= Franz Ernst Heinrich Spitzner =

German philologist (1787–1841)

Franz Ernst Heinrich Spitzner (October 31, 1787 - July 2, 1841) was a German educator and philologist who specialized in Homeric studies. He was born in Trebitz, Saxony-Anhalt.

He studied theology and philology at the University of Wittenberg, where he was student of Christian Lobeck (1781–1860). In 1811 he became conrector at the Lyceum at Wittenberg, where two years later he was appointed rector. In 1820 he relocated to the Gymnasium at Erfurt, and in 1824 returned to his former position at the Wittenberg Lyceum.

== Published works ==
Spitzner's work on Greek prosody was translated into English and published in 1831 as "Elements of Greek Prosody". He was an editor of Köppen's "Erklärende Anmerkungen zu Homers Ilias" (Explanatory notes on Homer's Iliad).
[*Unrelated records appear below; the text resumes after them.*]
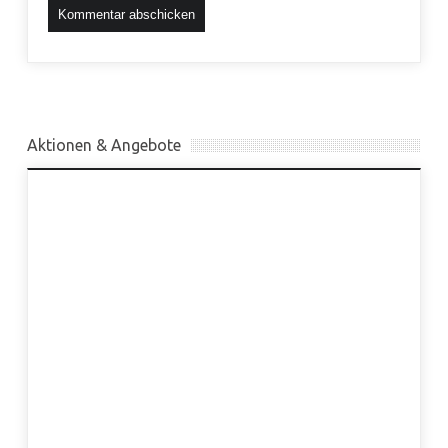
Aktionen & Angebote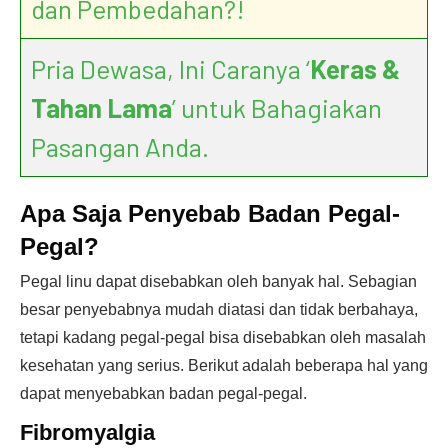
dan Pembedahan?!
Pria Dewasa, Ini Caranya ‘
Keras &
Tahan Lama
’ untuk Bahagiakan
Pasangan Anda.
Apa Saja Penyebab Badan Pegal-
Pegal?
Pegal linu dapat disebabkan oleh banyak hal. Sebagian
besar penyebabnya mudah diatasi dan tidak berbahaya,
tetapi kadang pegal-pegal bisa disebabkan oleh masalah
kesehatan yang serius. Berikut adalah beberapa hal yang
dapat menyebabkan badan pegal-pegal.
Fibromyalgia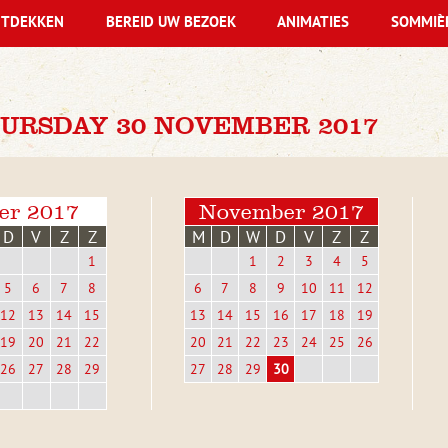
TDEKKEN
BEREID UW BEZOEK
ANIMATIES
SOMMIÈ
URSDAY 30 NOVEMBER 2017
er 2017
November 2017
D
V
Z
Z
M
D
W
D
V
Z
Z
1
1
2
3
4
5
5
6
7
8
6
7
8
9
10
11
12
12
13
14
15
13
14
15
16
17
18
19
19
20
21
22
20
21
22
23
24
25
26
26
27
28
29
27
28
29
30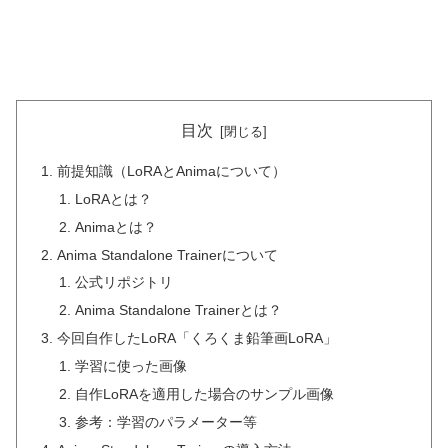
目次
前提知識（LoRAとAnimaについて）
LoRAとは？
Animaとは？
Anima Standalone Trainerについて
公式リポジトリ
Anima Standalone Trainerとは？
今回自作したLoRA「くろくま鉛筆画LoRA」
学習に使った画像
自作LoRAを適用した場合のサンプル画像
参考：学習のパラメーター等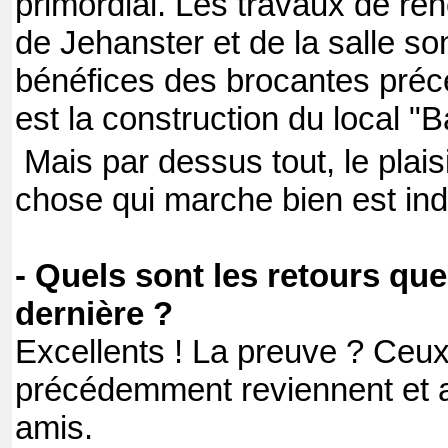
primordial. Les travaux de rén
de Jehanster et de la salle s
bénéfices des brocantes précé
est la construction du local "B
Mais par dessus tout, le plais
chose qui marche bien est indi
- Quels sont les retours qu
dernière ?
Excellents ! La preuve ? Ceux
précédemment reviennent et 
amis.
Other noted works by Spitzner are:
- Observationes criticae in Apollonii Rhodii Argonautica, 1810.
- De versu graecorum heroico maxime Homerico, 1816 (with Friedrich Traugott Friedemann).
- Geschichte des Gymnasiums und der Schulanstalten zu Wittenberg, (History of gymnasiums and school institutions in Wittenberg), 1830.
- Observationes criticae et grammatica in Quinti Smyrnaei Posthomerica, 1837.